## Your goal
Here the whole listing must be retyped exactly, with no line omitted.

## Data listing

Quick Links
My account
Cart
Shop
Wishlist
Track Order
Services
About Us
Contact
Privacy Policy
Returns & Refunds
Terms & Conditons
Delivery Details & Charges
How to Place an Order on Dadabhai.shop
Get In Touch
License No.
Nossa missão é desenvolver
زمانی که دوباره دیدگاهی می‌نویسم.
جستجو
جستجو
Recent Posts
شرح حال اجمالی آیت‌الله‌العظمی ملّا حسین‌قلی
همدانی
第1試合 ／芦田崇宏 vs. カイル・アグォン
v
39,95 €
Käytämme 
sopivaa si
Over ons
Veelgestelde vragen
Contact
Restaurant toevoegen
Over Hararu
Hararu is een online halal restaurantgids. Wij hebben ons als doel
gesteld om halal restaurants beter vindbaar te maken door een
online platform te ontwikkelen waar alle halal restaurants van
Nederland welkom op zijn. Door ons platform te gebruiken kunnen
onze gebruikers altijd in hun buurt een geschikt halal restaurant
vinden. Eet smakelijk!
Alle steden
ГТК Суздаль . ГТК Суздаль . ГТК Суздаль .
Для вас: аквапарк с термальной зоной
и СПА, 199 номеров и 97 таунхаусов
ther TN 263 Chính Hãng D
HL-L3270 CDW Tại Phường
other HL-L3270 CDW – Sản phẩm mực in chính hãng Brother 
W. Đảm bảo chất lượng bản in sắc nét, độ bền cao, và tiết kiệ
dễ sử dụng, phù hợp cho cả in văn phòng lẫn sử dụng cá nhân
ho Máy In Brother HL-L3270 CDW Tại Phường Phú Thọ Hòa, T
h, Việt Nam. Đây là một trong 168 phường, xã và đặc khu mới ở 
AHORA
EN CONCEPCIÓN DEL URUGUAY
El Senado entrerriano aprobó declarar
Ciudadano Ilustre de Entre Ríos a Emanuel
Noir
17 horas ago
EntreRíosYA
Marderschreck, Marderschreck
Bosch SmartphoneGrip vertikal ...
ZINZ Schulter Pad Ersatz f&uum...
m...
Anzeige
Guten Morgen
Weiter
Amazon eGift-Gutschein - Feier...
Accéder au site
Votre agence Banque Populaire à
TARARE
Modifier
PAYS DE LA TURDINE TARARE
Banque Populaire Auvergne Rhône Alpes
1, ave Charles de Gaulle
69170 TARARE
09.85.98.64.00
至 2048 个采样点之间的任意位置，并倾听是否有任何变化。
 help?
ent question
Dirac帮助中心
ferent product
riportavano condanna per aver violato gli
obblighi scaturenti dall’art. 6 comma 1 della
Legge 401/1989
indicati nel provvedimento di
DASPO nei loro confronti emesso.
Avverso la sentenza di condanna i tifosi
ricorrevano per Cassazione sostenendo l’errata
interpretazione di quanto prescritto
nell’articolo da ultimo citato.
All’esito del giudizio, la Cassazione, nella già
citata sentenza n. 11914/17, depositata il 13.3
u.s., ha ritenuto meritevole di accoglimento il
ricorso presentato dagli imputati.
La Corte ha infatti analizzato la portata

## Solution to this task
Quick Links
My account
Cart
Shop
Wishlist
Track Order
Services
About Us
Contact
Privacy Policy
Returns & Refunds
Terms & Conditons
Delivery Details & Charges
How to Place an Order on Dadabhai.shop
Get In Touch
License No.
Nossa missão é desenvolver
زمانی که دوباره دیدگاهی می‌نویسم.
جستجو
جستجو
Recent Posts
شرح حال اجمالی آیت‌الله‌العظمی ملّا حسین‌قلی
همدانی
第1試合 ／芦田崇宏 vs. カイル・アグォン
v
39,95 €
Käytämme 
sopivaa si
Over ons
Veelgestelde vragen
Contact
Restaurant toevoegen
Over Hararu
Hararu is een online halal restaurantgids. Wij hebben ons als doel
gesteld om halal restaurants beter vindbaar te maken door een
online platform te ontwikkelen waar alle halal restaurants van
Nederland welkom op zijn. Door ons platform te gebruiken kunnen
onze gebruikers altijd in hun buurt een geschikt halal restaurant
vinden. Eet smakelijk!
Alle steden
ГТК Суздаль . ГТК Суздаль . ГТК Суздаль .
Для вас: аквапарк с термальной зоной
и СПА, 199 номеров и 97 таунхаусов
ther TN 263 Chính Hãng D
HL-L3270 CDW Tại Phường
other HL-L3270 CDW – Sản phẩm mực in chính hãng Brother 
W. Đảm bảo chất lượng bản in sắc nét, độ bền cao, và tiết kiệ
dễ sử dụng, phù hợp cho cả in văn phòng lẫn sử dụng cá nhân
ho Máy In Brother HL-L3270 CDW Tại Phường Phú Thọ Hòa, T
h, Việt Nam. Đây là một trong 168 phường, xã và đặc khu mới ở 
AHORA
EN CONCEPCIÓN DEL URUGUAY
El Senado entrerriano aprobó declarar
Ciudadano Ilustre de Entre Ríos a Emanuel
Noir
17 horas ago
EntreRíosYA
Marderschreck, Marderschreck
Bosch SmartphoneGrip vertikal ...
ZINZ Schulter Pad Ersatz f&uum...
m...
Anzeige
Guten Morgen
Weiter
Amazon eGift-Gutschein - Feier...
Accéder au site
Votre agence Banque Populaire à
TARARE
Modifier
PAYS DE LA TURDINE TARARE
Banque Populaire Auvergne Rhône Alpes
1, ave Charles de Gaulle
69170 TARARE
09.85.98.64.00
至 2048 个采样点之间的任意位置，并倾听是否有任何变化。
 help?
ent question
Dirac帮助中心
ferent product
riportavano condanna per aver violato gli
obblighi scaturenti dall’art. 6 comma 1 della
Legge 401/1989
indicati nel provvedimento di
DASPO nei loro confronti emesso.
Avverso la sentenza di condanna i tifosi
ricorrevano per Cassazione sostenendo l’errata
interpretazione di quanto prescritto
nell’articolo da ultimo citato.
All’esito del giudizio, la Cassazione, nella già
citata sentenza n. 11914/17, depositata il 13.3
u.s., ha ritenuto meritevole di accoglimento il
ricorso presentato dagli imputati.
La Corte ha infatti analizzato la portata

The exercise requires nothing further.